Hippias, beautiful and wise, what a long time it is since you have put in at the port of Athens!

I am too busy, Socrates. For whenever Elis needs to have any business transacted with any of the states, she always comes to me first of her citizens and chooses me as envoy, thinking that I am the ablest judge and messenger of the words that are spoken by the several states. [281b] So I have often gone as envoy to other states, but most often and concerning the most numerous and important matters to Lacedaemon. For that reason, then, since you ask me, I do not often come to this neighborhood.

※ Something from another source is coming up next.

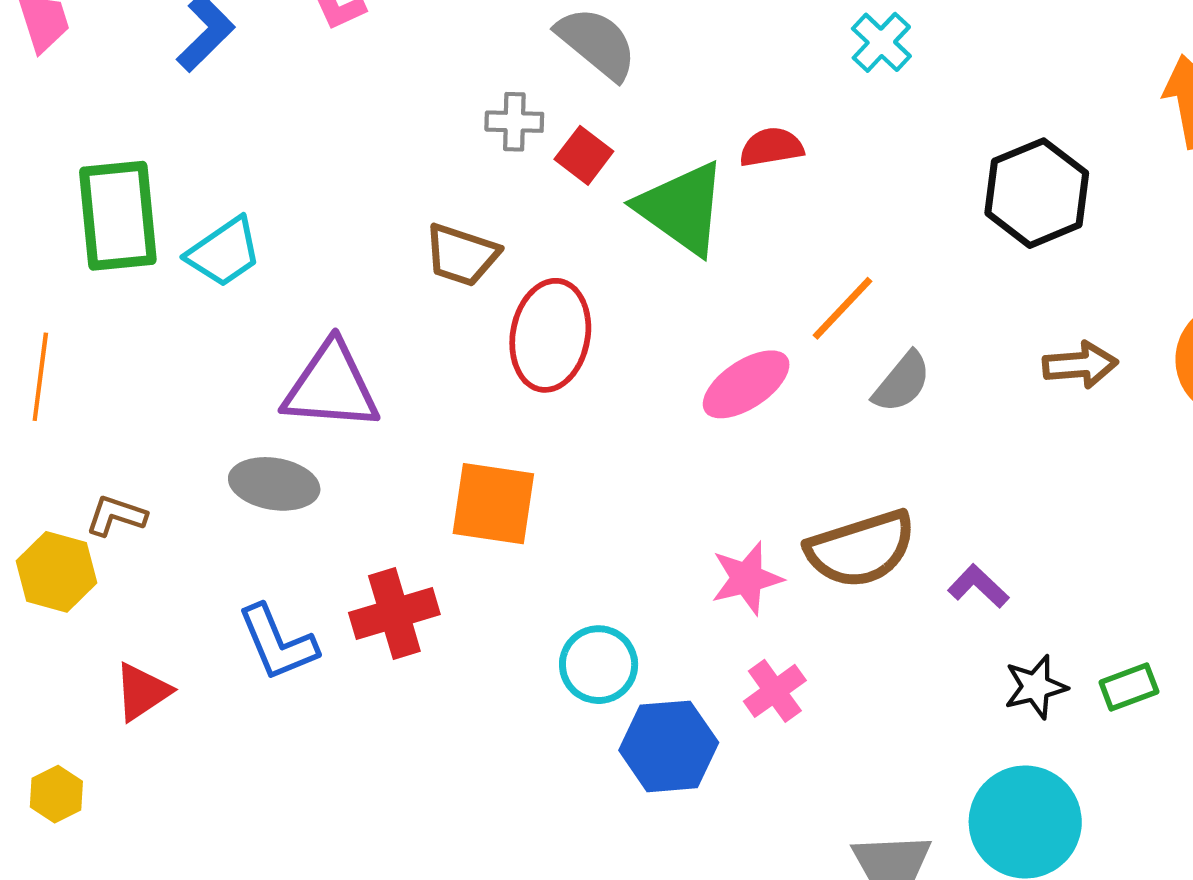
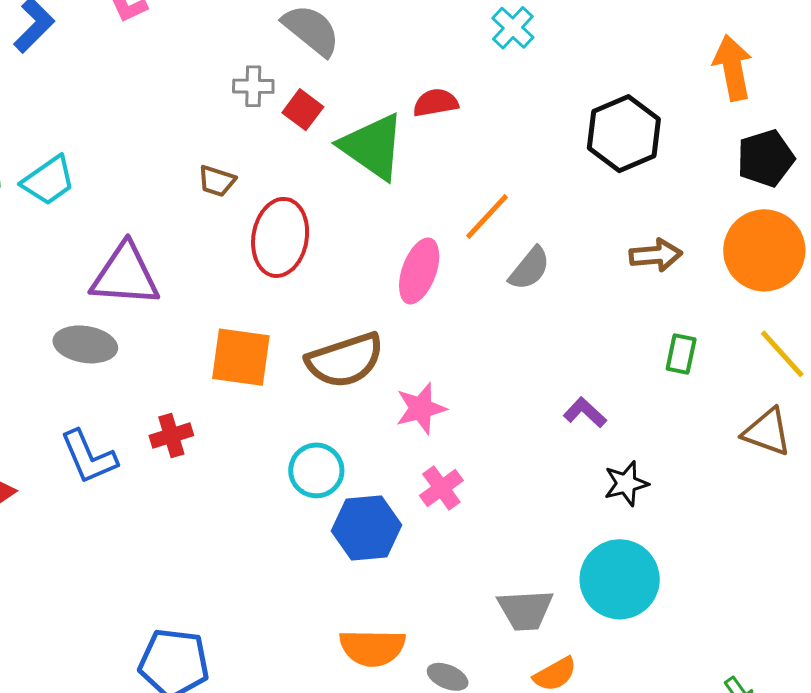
brown trapezoid: (462, 255) -> (217, 181), size x0.7
pink ellipse: (746, 384) -> (419, 271), turned -36
brown semicircle: (861, 549) -> (345, 360), moved
red cross: (394, 614) -> (171, 436), size x0.7
green rectangle: (1129, 687) -> (681, 354), moved, turned -57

That's what it is, Hippias, to be a truly wise and perfect man! For you are both in your private capacity able to earn much money from the young [281c] and to confer upon them still greater benefits than you receive, and in public affairs you are able to benefit your own state, as a man must who is to be not despised but held in high repute among the many. And yet, Hippias, what in the world is the reason why those men of old whose names are called great in respect to wisdom—Pittacus, and Bias, and the Milesian Thales1 with his followers and also the later ones, down to Anaxagoras, are all, [281d] or most of them, found to refrain from affairs of state?

What else do you suppose, Socrates, than that they were not able to compass by their wisdom both public and private matters?

Then for Heaven's sake, just as the other arts have progressed, and the ancients are of no account in comparison with the artisans of today, shall we say that your art also has progressed and those of the ancients who were concerned with wisdom are of no account in comparison with you?

Yes, you are quite right.

Then, Hippias, if Bias were to come to life again now,

1 Pittacus of Mitylene, Bias of Priene, and Thales of Miletus were among the traditional seven wise men.